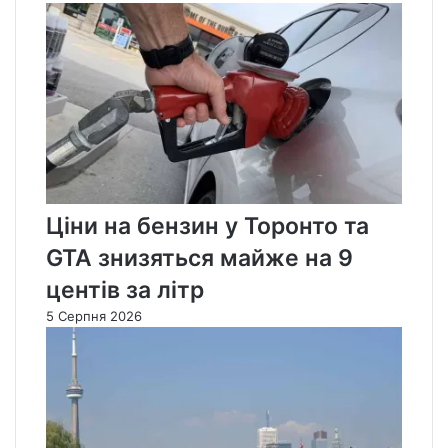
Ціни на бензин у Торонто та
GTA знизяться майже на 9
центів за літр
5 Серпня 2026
-=-=-
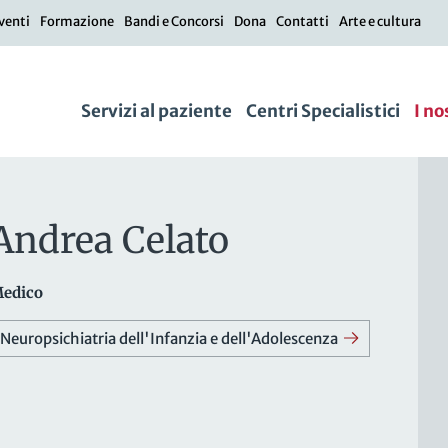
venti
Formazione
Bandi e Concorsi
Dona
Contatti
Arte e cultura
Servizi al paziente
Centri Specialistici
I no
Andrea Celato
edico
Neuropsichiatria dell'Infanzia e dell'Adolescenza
-=-=-
Beginning at the line with "Ціни на бензин у Торонто та" and stopping after the line with "5 Серпня 2026", please write out every line of the data above exactly and nothing else.

● **The completed task**:
Ціни на бензин у Торонто та
GTA знизяться майже на 9
центів за літр
5 Серпня 2026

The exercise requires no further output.